● INFORMATION SHOWN:
--------------------------------
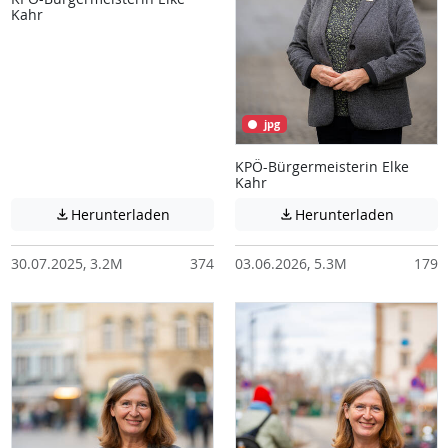
Kahr
jpg
KPÖ-Bürgermeisterin Elke
Kahr
Achtung: Diese Datei enthält unter Umstä
Achtung:
Herunterladen
Herunterladen


30.07.2025, 3.2M
374
03.06.2026, 5.3M
179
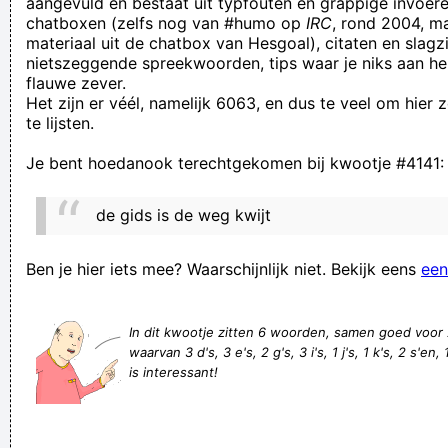
aangevuld en bestaat uit typfouten en grappige invoere
chatboxen (zelfs nog van #humo op
IRC
, rond 2004, m
plastieken handsjoon biej
materiaal uit de chatbox van Hesgoal), citaten en slagzi
toen ik de prijs van de sla zag, kreeg ik een krop in de keel
nietszeggende spreekwoorden, tips waar je niks aan he
flauwe zever.
lol ich dig ouch lol goei weeknd lol
Het zijn er véél, namelijk 6063, en dus te veel om hier
Niemand raakt gelukkig gewond. Gelukkig raakt niemand
te lijsten.
gewond.
Je bent hoedanook terechtgekomen bij kwootje #4141:
Nutteloze tip nodig? Bel Roel!
Julian McMahon´ s duistere verleden zorgde voor verdriet en
de gids is de weg kwijt
schaamte bij familie, vrienden, buren en allerlei
restauranthouders
Ben je hier iets mee? Waarschijnlijk niet. Bekijk eens
een
Hoe ouder de foto Hoe jonger je er uit ziet
chealrtoi on
In dit kwootje zitten 6 woorden, samen goed voor
waarvan 3 d's, 3 e's, 2 g's, 3 i's, 1 j's, 1 k's, 2 s'en, 
Davina Verscheurs, beroepsfilatelist, begint het stilaan zat te
is interessant!
worden om telkens aan Knoos Alperts gelinkt te worden
Scroll niet verder zonder dit te liken! Of hier te klikken!
handen kapot of ik schiet je omhoog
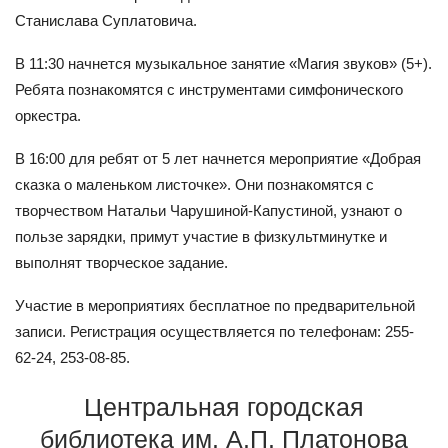
Станислава Суплатовича.
В 11:30 начнется музыкальное занятие «Магия звуков» (5+).
Ребята познакомятся с инструментами симфонического
оркестра.
В 16:00 для ребят от 5 лет начнется мероприятие «Добрая
сказка о маленьком листочке». Они познакомятся с
творчеством Натальи Чарушиной-Капустиной, узнают о
пользе зарядки, примут участие в физкультминутке и
выполнят творческое задание.
Участие в мероприятиях бесплатное по предварительной
записи. Регистрация осуществляется по телефонам: 255-
62-24, 253-08-85.
Центральная городская
библиотека им. А.П. Платонова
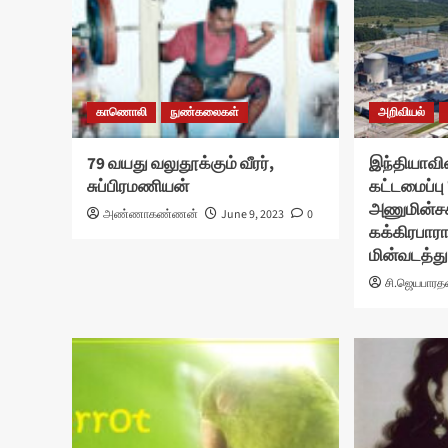
காணொலி
நுண்கலைகள்
அறிவியல்
79 வயது வலுதூக்கும் வீரர்,
இந்தியாவின
சுப்பிரமணியன்
கட்டமைப்ப
அணுமின்சக
அண்ணாகண்ணன்
June 9, 2023
0
கக்கிரபாரா
மின்வடத்து
சி.ஜெயபாரத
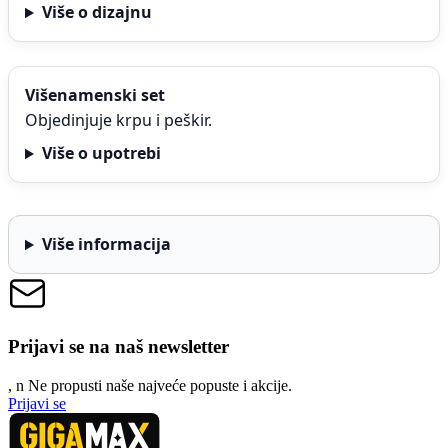
Više o dizajnu
Višenamenski set
Objedinjuje krpu i peškir.
Više o upotrebi
Više informacija
Prijavi se na naš newsletter
, n
N
e propusti naše najveće popuste i akcije.
Prijavi se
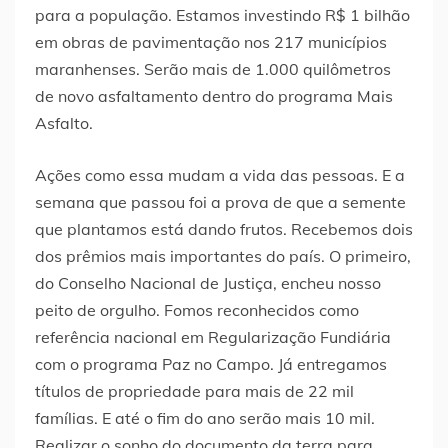
para a população. Estamos investindo R$ 1 bilhão
em obras de pavimentação nos 217 municípios
maranhenses. Serão mais de 1.000 quilômetros
de novo asfaltamento dentro do programa Mais
Asfalto.
Ações como essa mudam a vida das pessoas. E a
semana que passou foi a prova de que a semente
que plantamos está dando frutos. Recebemos dois
dos prêmios mais importantes do país. O primeiro,
do Conselho Nacional de Justiça, encheu nosso
peito de orgulho. Fomos reconhecidos como
referência nacional em Regularização Fundiária
com o programa Paz no Campo. Já entregamos
títulos de propriedade para mais de 22 mil
famílias. E até o fim do ano serão mais 10 mil.
Realizar o sonho do documento da terra para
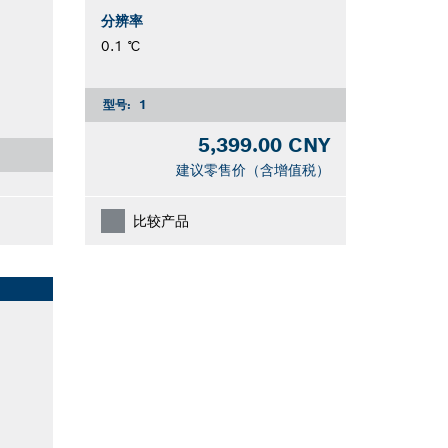
分辨率
0.1 ℃
型号:
1
5,399.00 CNY
建议零售价（含增值税）
比较产品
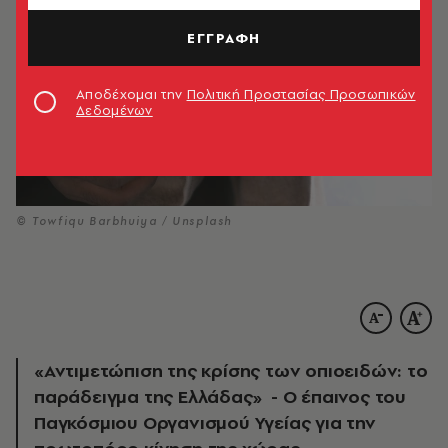
ΕΓΓΡΑΦΗ
Αποδέχομαι την
Πολιτική Προστασίας Προσωπικών
Δεδομένων
© Towfiqu Barbhuiya / Unsplash
«Αντιμετώπιση της κρίσης των οπιοειδών: το
παράδειγμα της Ελλάδας» - Ο έπαινος του
Παγκόσμιου Οργανισμού Υγείας για την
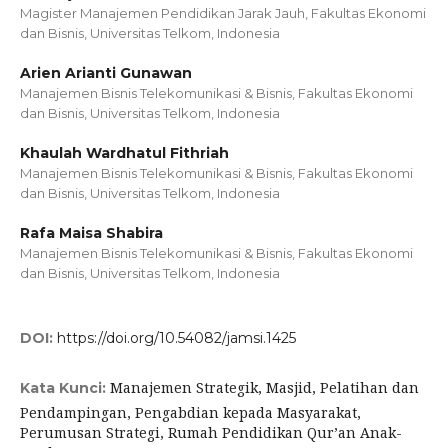
Magister Manajemen Pendidikan Jarak Jauh, Fakultas Ekonomi
dan Bisnis, Universitas Telkom, Indonesia
Arien Arianti Gunawan
Manajemen Bisnis Telekomunikasi & Bisnis, Fakultas Ekonomi
dan Bisnis, Universitas Telkom, Indonesia
Khaulah Wardhatul Fithriah
Manajemen Bisnis Telekomunikasi & Bisnis, Fakultas Ekonomi
dan Bisnis, Universitas Telkom, Indonesia
Rafa Maisa Shabira
Manajemen Bisnis Telekomunikasi & Bisnis, Fakultas Ekonomi
dan Bisnis, Universitas Telkom, Indonesia
DOI:
https://doi.org/10.54082/jamsi.1425
Manajemen Strategik, Masjid, Pelatihan dan
Kata Kunci:
Pendampingan, Pengabdian kepada Masyarakat,
Perumusan Strategi, Rumah Pendidikan Qur’an Anak-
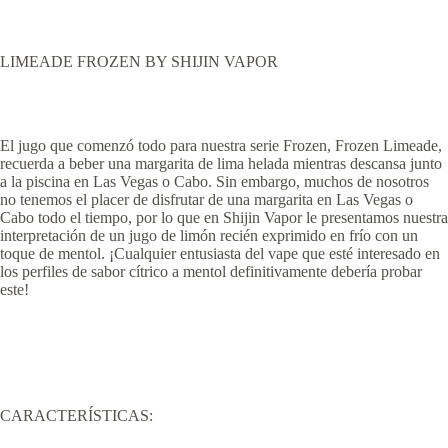
LIMEADE FROZEN BY SHIJIN VAPOR
El jugo que comenzó todo para nuestra serie Frozen, Frozen Limeade,
recuerda a beber una margarita de lima helada mientras descansa junto
a la piscina en Las Vegas o Cabo. Sin embargo, muchos de nosotros
no tenemos el placer de disfrutar de una margarita en Las Vegas o
Cabo todo el tiempo, por lo que en Shijin Vapor le presentamos nuestra
interpretación de un jugo de limón recién exprimido en frío con un
toque de mentol. ¡Cualquier entusiasta del vape que esté interesado en
los perfiles de sabor cítrico a mentol definitivamente debería probar
este!
CARACTERÍSTICAS:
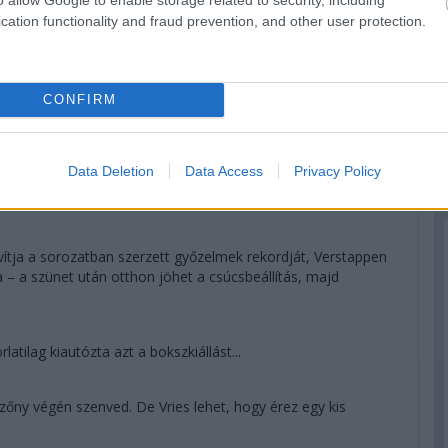
cation functionality and fraud prevention, and other user protection.
erstappen-bosszantó leggyorsabb körrel próbálkoznak egy
CONFIRM
ntzónán kívül.
Data Deletion
Data Access
Privacy Policy
gy cserével is pontot szerezhet a kanadai – miközben Norris
Ocon elől.
vítja a sorozatban szerzett győzelmek rekordját, Verstappen
 – a szünet után otthon jöhet a csúcsbeállítás, majd
tilag kiautózta azt a bokszkiállást...
őny végén szenved. De Vries lehet, hogy érez egy kis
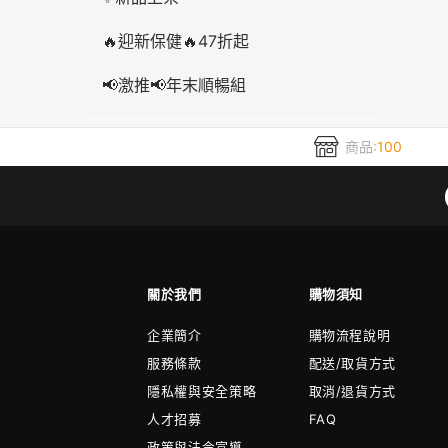
🔥迎新保健🔥47折起
📢激推📢年末順暢組
商品:
100
關於我們
購物須知
企業簡介
購物流程說明
服務條款
配送/取貨方式
隱私權與安全策略
取消/退貨方式
人才招募
FAQ
政策與法令宣導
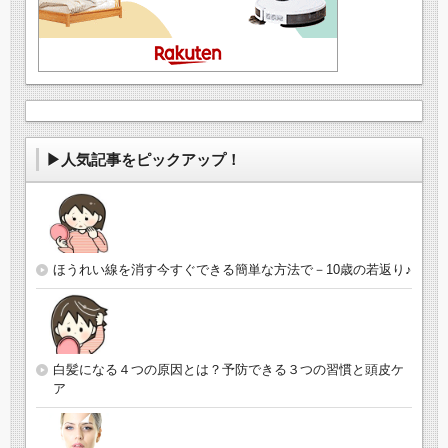
▶人気記事をピックアップ！
ほうれい線を消す今すぐできる簡単な方法で－10歳の若返り♪
白髪になる４つの原因とは？予防できる３つの習慣と頭皮ケ
ア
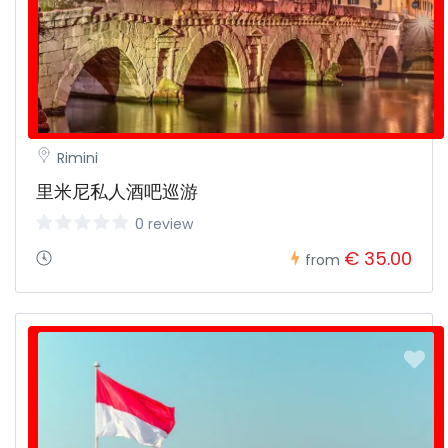
Rimini
里米尼私人酒吧巡游
0 review
€ 35.00
from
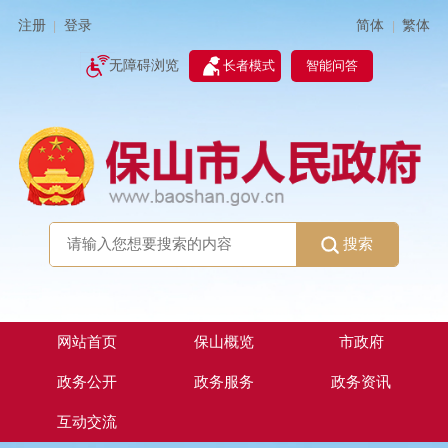
简体
繁体
注册
登录
|
|
无障碍浏览
长者模式
智能问答
搜索
网站首页
保山概览
市政府
政务公开
政务服务
政务资讯
互动交流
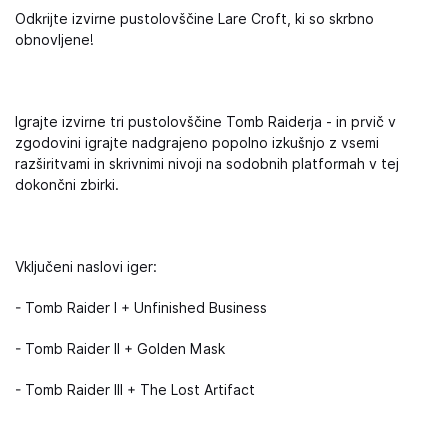
Odkrijte izvirne pustolovščine Lare Croft, ki so skrbno
obnovljene!
Igrajte izvirne tri pustolovščine Tomb Raiderja - in prvič v
zgodovini igrajte nadgrajeno popolno izkušnjo z vsemi
razširitvami in skrivnimi nivoji na sodobnih platformah v tej
dokončni zbirki.
Vključeni naslovi iger:
- Tomb Raider I + Unfinished Business
- Tomb Raider II + Golden Mask
- Tomb Raider III + The Lost Artifact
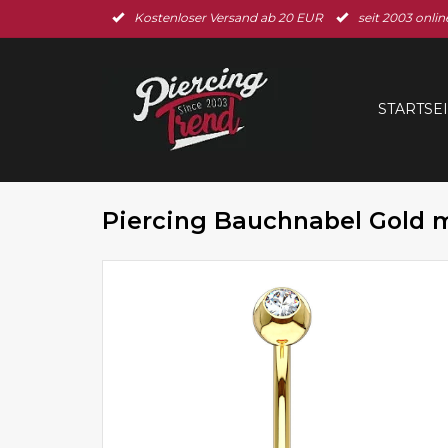
Kostenloser Versand ab 20 EUR
seit 2003 onlin
STARTSE
Piercing Bauchnabel Gold m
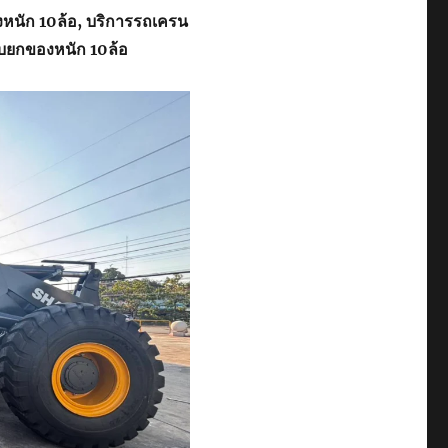
งหนัก 10ล้อ, บริการรถเครน
ับยกของหนัก 10ล้อ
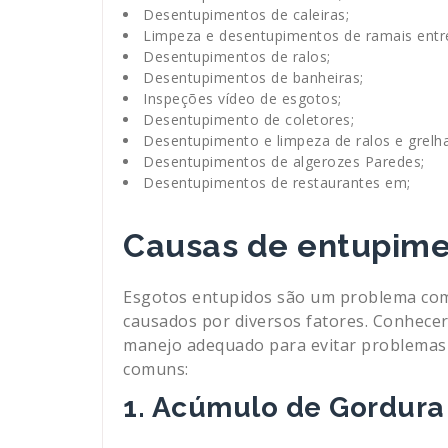
Desentupimentos de caleiras;
Limpeza e desentupimentos de ramais entre
Desentupimentos de ralos;
Desentupimentos de banheiras;
Inspeções vídeo de esgotos;
Desentupimento de coletores;
Desentupimento e limpeza de ralos e grelha
Desentupimentos de algerozes Paredes;
Desentupimentos de restaurantes em;
Causas de entupime
Esgotos entupidos são um problema com
causados por diversos fatores. Conhece
manejo adequado para evitar problemas 
comuns:
1. Acúmulo de Gordura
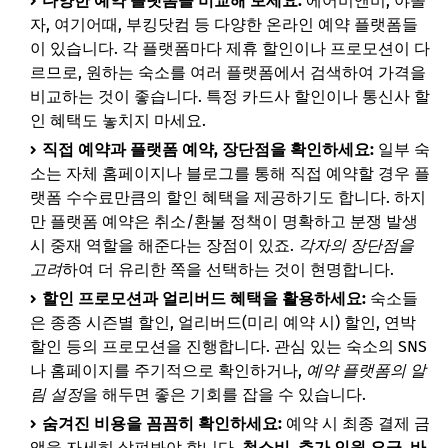
다양한 예약 플랫폼을 비교해 보세요:
에어비앤비, 야놀
자, 여기어때, 부킹닷컴 등 다양한 온라인 예약 플랫폼들
이 있습니다. 각 플랫폼마다 제휴 할인이나 프로모션이 다
르므로, 원하는 숙소를 여러 플랫폼에서 검색하여 가격을
비교하는 것이 좋습니다. 특정 카드사 할인이나 통신사 할
인 혜택도 놓치지 마세요.
직접 예약과 플랫폼 예약, 장단점을 확인하세요:
일부 숙
소는 자체 홈페이지나 블로그를 통해 직접 예약할 경우 플
랫폼 수수료만큼의 할인 혜택을 제공하기도 합니다. 하지
만 플랫폼 예약은 취소/환불 정책이 명확하고 분쟁 발생
시 중재 역할을 해준다는 장점이 있죠.
각자의 장단점을
고려
하여 더 유리한 쪽을 선택하는 것이 현명합니다.
할인 프로모션과 얼리버드 혜택을 활용하세요:
숙소들
은 종종 시즌별 할인, 얼리버드(미리 예약 시) 할인, 연박
할인 등의 프로모션을 진행합니다. 관심 있는 숙소의 SNS
나 홈페이지를 주기적으로 확인하거나,
예약 플랫폼의 알
림 설정
을 해두면 좋은 기회를 잡을 수 있습니다.
숨겨진 비용을 꼼꼼히 확인하세요:
예약 시 최종 결제 금
액을 자세히 살펴봐야 합니다.
청소비, 추가 인원 요금, 바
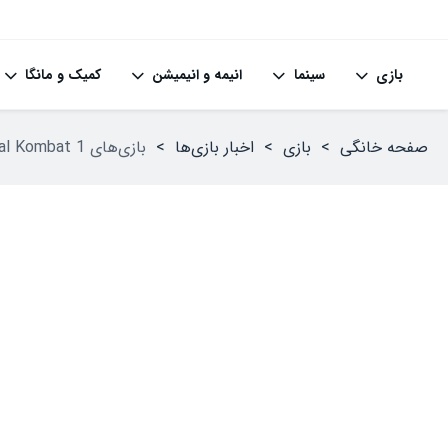
بازی
سینما
انیمه و انیمیشن
کمیک و مانگا
صفحه خانگی
>
بازی
>
اخبار بازی‌ها
>
بازی‌های Mortal Kombat 1 و Marvel’s Spider-Man در راه سرویس PS Plus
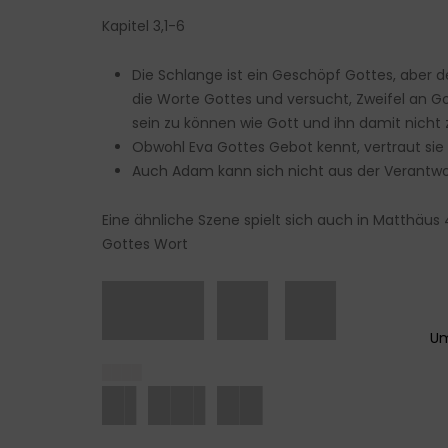
Kapitel 3,1-6
Die Schlange ist ein Geschöpf Gottes, aber de
die Worte Gottes und versucht, Zweifel an Got
sein zu können wie Gott und ihn damit nicht
Obwohl Eva Gottes Gebot kennt, vertraut sie
Auch Adam kann sich nicht aus der Verantwort
Eine ähnliche Szene spielt sich auch in Matthäus 
Gottes Wort
███ █▌█▌
████
█▌██▌██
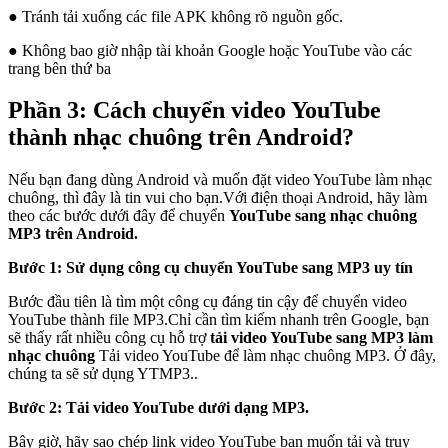
● Tránh tải xuống các file APK không rõ nguồn gốc.
● Không bao giờ nhập tài khoản Google hoặc YouTube vào các
trang bên thứ ba
Phần 3: Cách chuyển video YouTube
thành nhạc chuông trên Android?
Nếu bạn đang dùng Android và muốn đặt video YouTube làm nhạc
chuông, thì đây là tin vui cho bạn.Với điện thoại Android, hãy làm
theo các bước dưới đây để chuyển
YouTube sang nhạc chuông
MP3 trên Android.
Bước 1: Sử dụng công cụ chuyển YouTube sang MP3 uy tín
Bước đầu tiên là tìm một công cụ đáng tin cậy để chuyển video
YouTube thành file MP3.Chỉ cần tìm kiếm nhanh trên Google, bạn
sẽ thấy rất nhiều công cụ hỗ trợ
tải video YouTube sang MP3 làm
nhạc chuông
Tải video YouTube để làm nhạc chuông MP3. Ở đây,
chúng ta sẽ sử dụng YTMP3..
Bước 2: Tải video YouTube dưới dạng MP3.
Bây giờ, hãy sao chép link video YouTube bạn muốn tải và truy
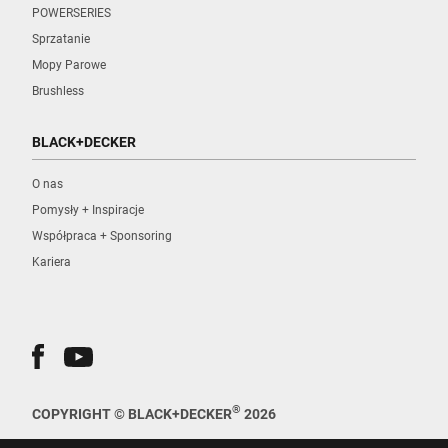
POWERSERIES
Sprzatanie
Mopy Parowe
Brushless
BLACK+DECKER
O nas
Pomysły + Inspiracje
Współpraca + Sponsoring
Kariera
®
COPYRIGHT © BLACK+DECKER
2026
--------------------------------
The line containing "rond 2004, m" marks where the copy ends; print every line before it from the start of the records, and that line too, but no pictures.

● ANSWER TO THIS PROBLEM:
Kahr
jpg
KPÖ-Bürgermeisterin Elke
Kahr
Achtung: Diese Datei enthält unter Umstä
Achtung:
Herunterladen
Herunterladen


30.07.2025, 3.2M
374
03.06.2026, 5.3M
179
aangevuld en bestaat uit typfouten en grappige invoere
chatboxen (zelfs nog van #humo op
IRC
, rond 2004, m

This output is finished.